Entré de façon velléitaire dans une auto-école, le narrateur entreprend d’apprendre à conduire. La constitution de son dossier est à son image : lente, successive, sans cesse repoussée, une chose anodine servant de prétexte à remettre à plus tard ce qui n’aurait pris qu’un instant à un esprit déterminé et organisé.

Parce que la gérante est sympathique et aussi laxiste que notre homme, parce que, comme lui, elle se laisse guider par une vie sur laquelle elle a lâché prise, abandonnée par un mari qui la laisse se débrouiller avec leur jeune fils, parce qu’elle entre inconsciemment, aussi, dans le jeu paresseux de son élève un peu bizarre, une histoire  va, peu à peu, prendre naissance entre ces deux passagers introvertis de la vie.

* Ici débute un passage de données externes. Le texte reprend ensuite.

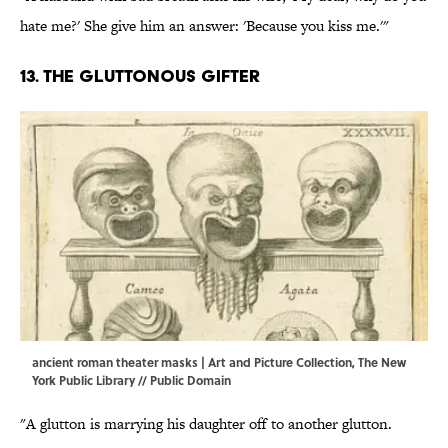
hate me?' She give him an answer: 'Because you kiss me.'"
13. The gluttonous gifter
ancient roman theater masks | Art and Picture Collection, The New
York Public Library // Public Domain
"A glutton is marrying his daughter off to another glutton.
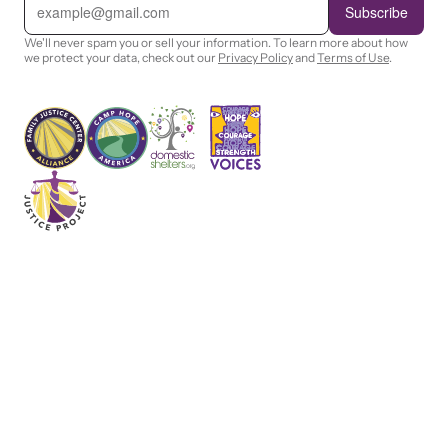
m
Subscribe
a
i
We'll never spam you or sell your information. To learn more about how
l
we protect your data, check out our
Privacy Policy
and
Terms of Use
.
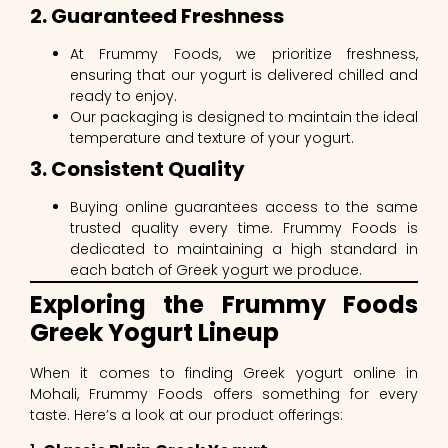
2. Guaranteed Freshness
At Frummy Foods, we prioritize freshness,
ensuring that our yogurt is delivered chilled and
ready to enjoy.
Our packaging is designed to maintain the ideal
temperature and texture of your yogurt.
3. Consistent Quality
Buying online guarantees access to the same
trusted quality every time. Frummy Foods is
dedicated to maintaining a high standard in
each batch of Greek yogurt we produce.
Exploring the Frummy Foods
Greek Yogurt Lineup
When it comes to finding Greek yogurt online in
Mohali, Frummy Foods offers something for every
taste. Here’s a look at our product offerings:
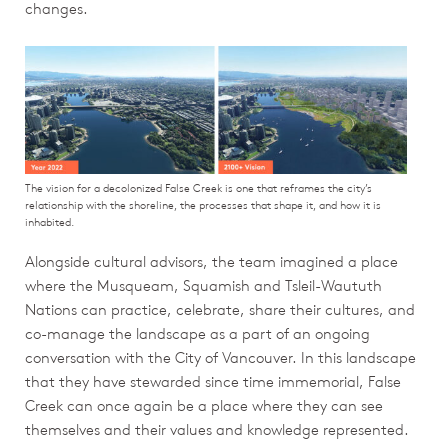
changes.
The vision for a decolonized False Creek is one that reframes the city’s
relationship with the shoreline, the processes that shape it, and how it is
inhabited.
Alongside cultural advisors, the team imagined a place
where the Musqueam, Squamish and Tsleil-Waututh
Nations can practice, celebrate, share their cultures, and
co-manage the landscape as a part of an ongoing
conversation with the City of Vancouver. In this landscape
that they have stewarded since time immemorial, False
Creek can once again be a place where they can see
themselves and their values and knowledge represented.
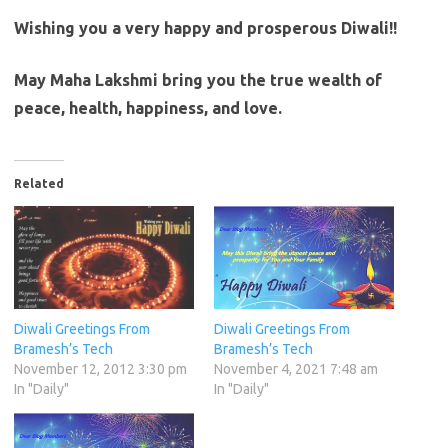
Wishing you a very happy and prosperous Diwali!!
May Maha Lakshmi bring you the true wealth of
peace, health, happiness, and love.
Related
Diwali Greetings From
Diwali Greetings From
Bramesh’s Tech
Bramesh’s Tech
November 12, 2012 3:30 pm
November 4, 2021 7:48 am
In "Daily"
In "Daily"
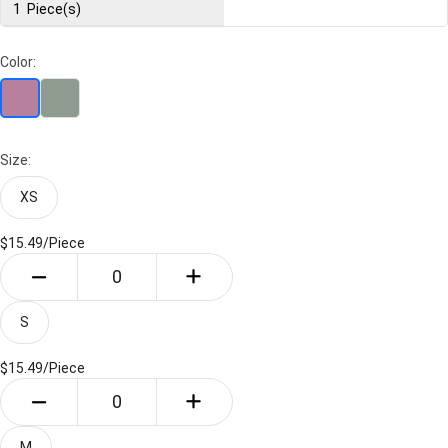
1
Piece(s)
Color:
Size:
XS
$15.49/
Piece
S
$15.49/
Piece
M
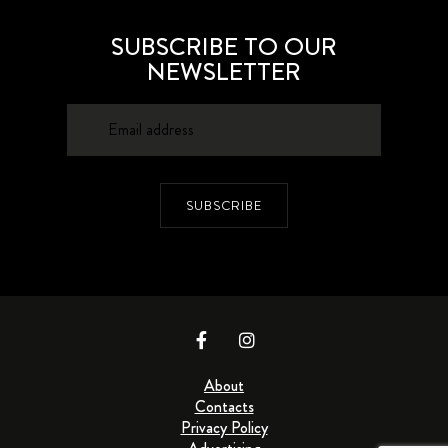
SUBSCRIBE TO OUR
NEWSLETTER
SUBSCRIBE
About
Contacts
Privacy Policy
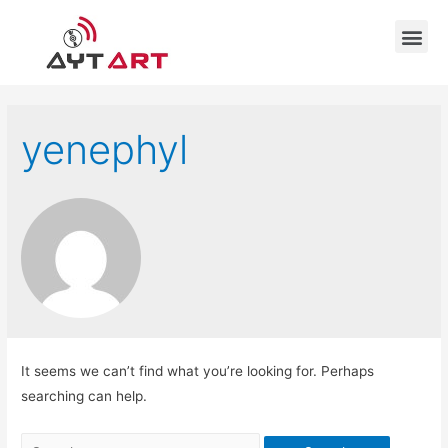
yenephyl
It seems we can’t find what you’re looking for. Perhaps
searching can help.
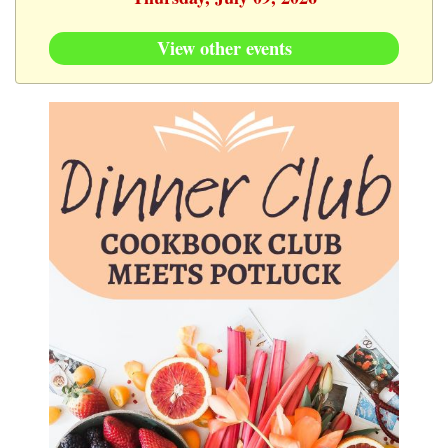
View other events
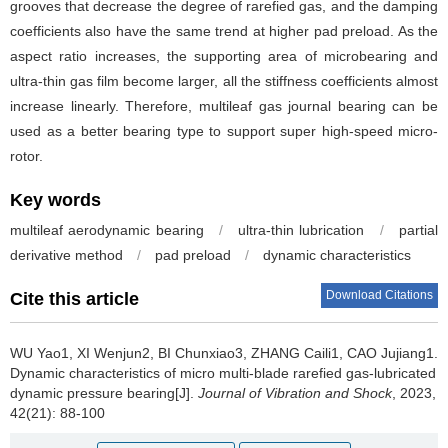
grooves that decrease the degree of rarefied gas, and the damping
coefficients also have the same trend at higher pad preload. As the
aspect ratio increases, the supporting area of microbearing and
ultra-thin gas film become larger, all the stiffness coefficients almost
increase linearly. Therefore, multileaf gas journal bearing can be
used as a better bearing type to support super high-speed micro-
rotor.
Key words
multileaf aerodynamic bearing
/
ultra-thin lubrication
/
partial
derivative method
/
pad preload
/
dynamic characteristics
Download Citations
Cite this article
WU Yao1, XI Wenjun2, BI Chunxiao3, ZHANG Caili1, CAO Jujiang1.
Dynamic characteristics of micro multi-blade rarefied gas-lubricated
dynamic pressure bearing[J].
Journal of Vibration and Shock
, 2023,
42(21): 88-100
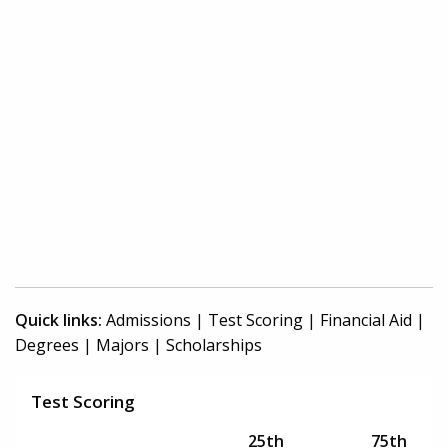
Quick links:
Admissions
|
Test Scoring
|
Financial Aid
|
Degrees
|
Majors
|
Scholarships
Test Scoring
25th
75th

Une histoire souvent burlesque où la recherche d’une bonbonne de gaz un soir de pluie nous fait plonger avec délice dans un comique absurde et qui démontre bien l’absence de volonté de ces deux presque paumés. Il est clair, en tous cas, que le narrateur se complait dans les situations où il peut se retirer en soi, se laisser glisser dans des rêveries sans but et qui annihilent toute notion de temps. La séquence au cours de laquelle, toujours à la suite de cette recherche d’une bonbonne de gaz qui tourne en quête du Graal, notre homme s’enferme dans les toilettes d’un parking d’une aire d’autoroute en grignotant les chips achetés pour sa camarade de cavalcade en laissant cette dernière poireauter sans nouvelles et sous la pluie, vaut particulièrement le détour ! L’anodin est sublimé par une écriture imaginative et précise comme un coup de scalpel.

De fil en aiguille, ce début d’histoire chaotique va devenir, quasi par accident, une petite histoire d’amour, à la faveur d’un week-end à Londres où la quête d’un restaurant tourne en une déambulation désabusée dans une ville inconnue.

Au retour sur le ferry, le narrateur trouvera un appareil-photo oublié par deux passagers. Il s’en emparera presque malgré lui et se hâtera de prendre des photographies aussi inutiles que sa propre vie. Lorsque la pellicule sera développée, seules subsisteront les photos prises par les propriétaires inconnus alors que tous les clichés du narrateur n’auront pu être développés, ne présentant qu’un néant symbolique de celui laissé par cet homme lors de son passage terrestre.

Tout cela est écrit avec un brin d’auto-dérision qui rend sympathique un personnage délétère. Grâce à une écriture d’une incroyable subtilité mise au service d’une description sans cesse renouvelée d’un néant constant, JP. Toussaint nous a concocté un roman étonnant et extrêmement fort. A lire sans la moindre hésitation.